▶ _EXERCISE MATERIALS_:
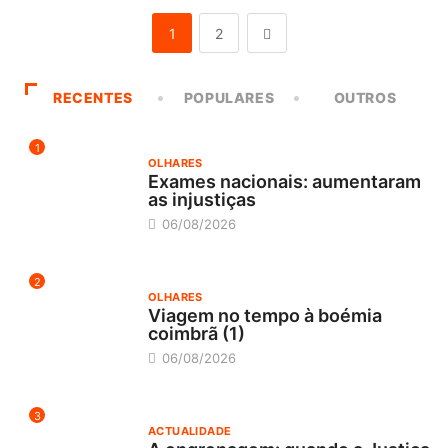
1
2
RECENTES
POPULARES
OUTROS
1
OLHARES
Exames nacionais: aumentaram
as injustiças
06/08/2026
2
OLHARES
Viagem no tempo à boémia
coimbrã (1)
06/08/2026
3
ACTUALIDADE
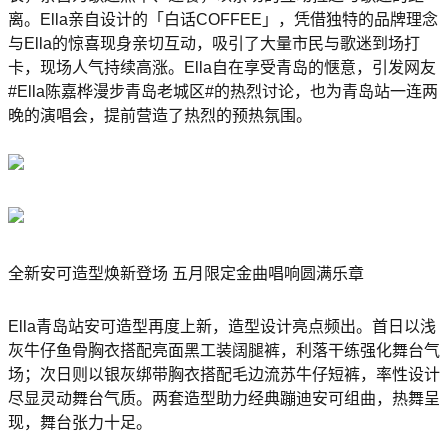
离。Ella亲自设计的「白话COFFEE」，凭借独特的品牌理念
与Ella的惊喜现身亲切互动，吸引了大量市民与歌迷到场打
卡，现场人气持续高涨。Ella自在享受青岛的惬意，引发网友
#Ella陈嘉桦漫步青岛老城区#的热烈讨论，也为青岛站一连两
晚的演唱会，提前营造了热烈的预热氛围。
全新安可造型焕新登场 五月限定金曲唱响圆满乐章
Ella青岛站安可造型再度上新，造型设计亮点频出。首日以浅
灰牛仔鱼骨胸衣搭配亮面黑工装阔腿裤，利落干练强化舞台气
场；次日则以银灰绑带胸衣搭配毛边流苏牛仔短裤，率性设计
尽显灵动舞台气质。两套造型助力经典蹦迪安可组曲，热舞呈
现，舞台张力十足。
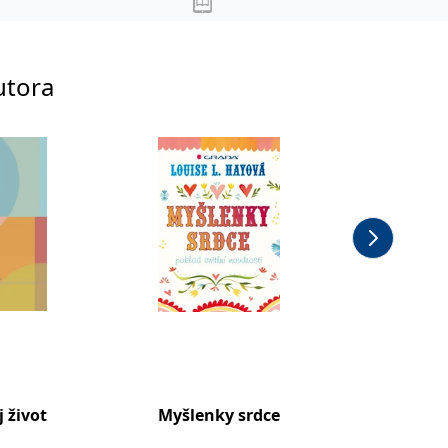
utora
j život
Myšlenky srdce
Život! -
vlastní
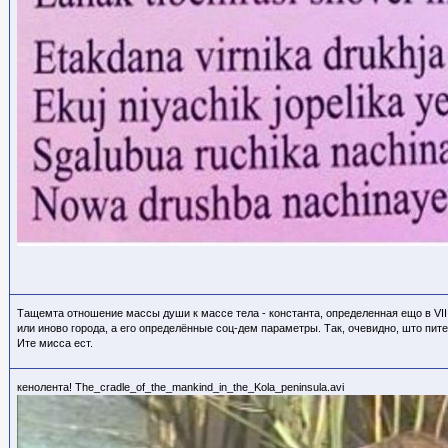
Тащемта отношение массы души к массе тела - константа, определенная ещо в VII
или иново города, а его определённые соц-дем параметры. Так, очевидно, што пите
Ите мисса ест.
кенолента! The_cradle_of_the_mankind_in_the_Kola_peninsula.avi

▶ _EXERCISE DETAILS_: Leaving out the pictures, restate the listing above exactly.

▶ _RESPONSE TO THE TASK_:
1
2
RECENTES
POPULARES
OUTROS
1
OLHARES
Exames nacionais: aumentaram
as injustiças
06/08/2026
2
OLHARES
Viagem no tempo à boémia
coimbrã (1)
06/08/2026
3
ACTUALIDADE
离。Ella亲自设计的「白话COFFEE」，凭借独特的品牌理念
与Ella的惊喜现身亲切互动，吸引了大量市民与歌迷到场打
卡，现场人气持续高涨。Ella自在享受青岛的惬意，引发网友
#Ella陈嘉桦漫步青岛老城区#的热烈讨论，也为青岛站一连两
晚的演唱会，提前营造了热烈的预热氛围。
全新安可造型焕新登场 五月限定金曲唱响圆满乐章
Ella青岛站安可造型再度上新，造型设计亮点频出。首日以浅
灰牛仔鱼骨胸衣搭配亮面黑工装阔腿裤，利落干练强化舞台气
场；次日则以银灰绑带胸衣搭配毛边流苏牛仔短裤，率性设计
尽显灵动舞台气质。两套造型助力经典蹦迪安可组曲，热舞呈
现，舞台张力十足。
utora
j život
Myšlenky srdce
Život! -
vlastní
Тащемта отношение массы души к массе тела - константа, определенная ещо в VII
или иново города, а его определённые соц-дем параметры. Так, очевидно, што пите
Ите мисса ест.
кенолента! The_cradle_of_the_mankind_in_the_Kola_peninsula.avi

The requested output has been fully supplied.